29 July 2012

The Looming Physician Shortage

Hardly news, but worth repeating:

The Association of American Medical Colleges estimates that in 2015 the country will have 62,900 fewer doctors than needed. And that number will more than double by 2025, as the expansion of insurance coverage and the aging of baby boomers drive up demand for care. Even without the health care law, the shortfall of doctors in 2025 would still exceed 100,000.
In fairness, I've always felt these numbers are a bit inflated. Still, the shortage is quite real, and as the article makes clear, much worse in the less desirable areas of the country to live and work. Being in a trendy cosmopolitan area, I have no trouble recruiting. In fact, I tend to be swamped with applicants. However, I know of many rural ERs where they have to pay recruiters exorbitant sums to induce a board certified ER doc to come work there. There are also many more ERs where no certified ER docs will work (or too few, in any case) and they wind up making do with family practitioners or docs with more dubious backgrounds.
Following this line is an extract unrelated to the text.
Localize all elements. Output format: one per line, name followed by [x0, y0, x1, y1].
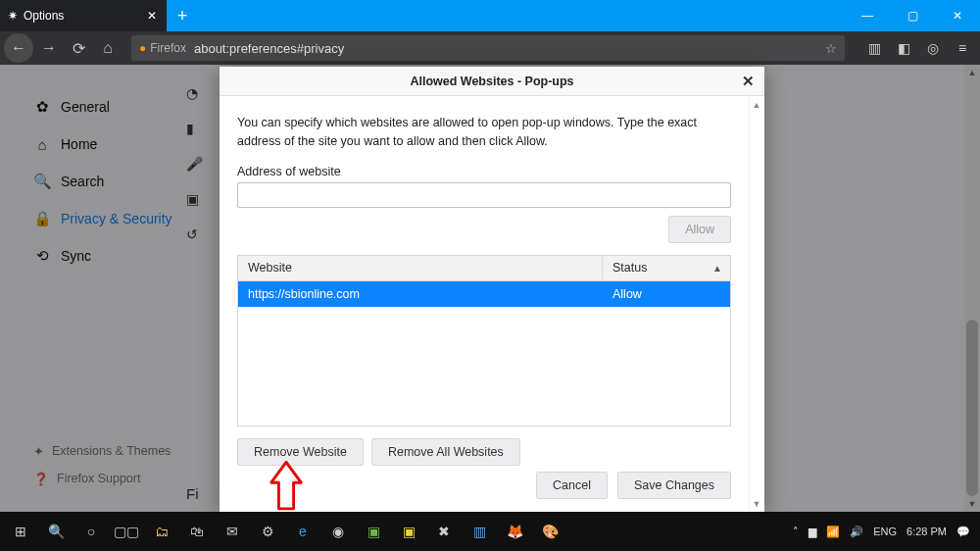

On an unrelated note, the job market for midlevel health care providers such as nurse practitioners and physician assistants is booming. 

11 July 2012

Medicaid clients in the ER: emergent or not?

It's an article of faith in the Emergency Medicine community that patients on Medicaid over-use the ER; many would go further to say that they abuse the ER. I am (rarely) inclined not to be so judgmental on this point because the cause is in part rooted in inadequate access to ambulatory care. But the fact of Medicaid overuse of the ER is probably one of the very few things that most ER providers, doctors, nurses and techs would be in unanimous agreement on.
 So I was surprised to see Sarah Kliff over at WonkBlog link to the following article:

Study: Medicaid patients aren’t using the emergency department for routine care

Huh. That's counter-intuitive. But I am not sure it passes the sniff test. I'm about to go on shift, so I haven't had time to dissect the study yet. The gist is that Medicaid patients do visit the ED more, but not for less acute conditions, compared to privately funded patients. Here's a link to the study proper. A couple of quick thoughts:

1. This contradicts a reasonably robust body of research (for example) and the rule that applies to polls also applies to studies: if a given result is markedly different from the pre-existing data, it's more likely to be spurious.

2. I can't tell on first blush whether this was a scientific paper, peer reviewed, or from an advocacy organization. The study is published on a website for a policy think tank, Health System Change, which automatically makes me wonder about possible bias in the process. I am not implying shenanigans, but I don't automatically trust think tank papers, especially when they support a certain agenda.

3. The data source is the National Hospital Ambulatory Medical Care Survey of Emergency Departments, which is a great and reliable data source. However, I've previously seen its data abused to support the absurd claim that only 7% of ER patients are non-urgent. So I'm similarly skeptical of this result, especially when they seem to have dropped one of the triage categories (from a five-point to a four-point scale). F

Furthermore, triage level has at best, a poor correlation with the true urgency of a patient's condition. By which I mean that it provides a reasonable sort-order to guide which patients get seen first. But it is a poor guide to whether a patient needed to be seen in the ER or whether he or she could have been cared for in another, less resource-intensive setting. For example, a big, ugly hand lac may well be triaged as a green, since as long as the bleeding is controlled, it can wait, but it's not appropriate for an internist's office. conversely, an 9 month-old with a fever may be triaged as yellow or even orange, but would be perfectly appropriate for a pediatric clinic.

I'll review this in more detail when I have time and energy, but I would be very very cautious in accepting this as strong evidence against the conventional wisdom that Medicaid patients do over-use the ER.